Work to be completed: Work out how many lines in the data below contain the string "تبلور", and reply with that figure alone.

☆ ☆ ☆

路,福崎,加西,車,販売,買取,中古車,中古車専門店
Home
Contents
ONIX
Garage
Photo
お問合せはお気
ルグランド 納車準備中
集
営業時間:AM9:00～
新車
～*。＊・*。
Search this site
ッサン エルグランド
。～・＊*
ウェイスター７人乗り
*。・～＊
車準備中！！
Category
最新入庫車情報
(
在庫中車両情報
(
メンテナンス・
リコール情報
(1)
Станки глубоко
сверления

☆ ☆ ☆

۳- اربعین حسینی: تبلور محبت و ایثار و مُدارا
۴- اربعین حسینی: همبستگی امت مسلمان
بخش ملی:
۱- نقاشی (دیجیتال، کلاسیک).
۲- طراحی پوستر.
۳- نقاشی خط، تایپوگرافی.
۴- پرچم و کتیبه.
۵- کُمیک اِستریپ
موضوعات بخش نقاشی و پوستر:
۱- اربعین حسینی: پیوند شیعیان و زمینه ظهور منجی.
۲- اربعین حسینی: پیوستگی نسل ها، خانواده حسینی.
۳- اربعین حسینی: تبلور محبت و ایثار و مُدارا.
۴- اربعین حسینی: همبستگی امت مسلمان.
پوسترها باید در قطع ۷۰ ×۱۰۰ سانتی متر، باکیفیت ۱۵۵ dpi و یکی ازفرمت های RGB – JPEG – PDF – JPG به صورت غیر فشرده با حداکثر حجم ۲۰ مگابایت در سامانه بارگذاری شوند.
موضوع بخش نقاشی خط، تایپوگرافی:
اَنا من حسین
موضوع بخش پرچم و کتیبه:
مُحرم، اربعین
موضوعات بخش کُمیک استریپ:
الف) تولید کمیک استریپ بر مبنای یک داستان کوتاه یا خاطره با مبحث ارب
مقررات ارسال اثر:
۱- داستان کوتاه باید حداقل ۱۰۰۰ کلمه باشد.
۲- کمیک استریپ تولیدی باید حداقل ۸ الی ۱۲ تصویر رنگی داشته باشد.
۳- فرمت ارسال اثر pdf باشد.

☆ ☆ ☆

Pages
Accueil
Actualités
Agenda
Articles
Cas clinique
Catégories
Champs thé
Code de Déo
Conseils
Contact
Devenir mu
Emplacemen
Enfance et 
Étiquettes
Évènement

☆ ☆ ☆

Answer to the problem: 2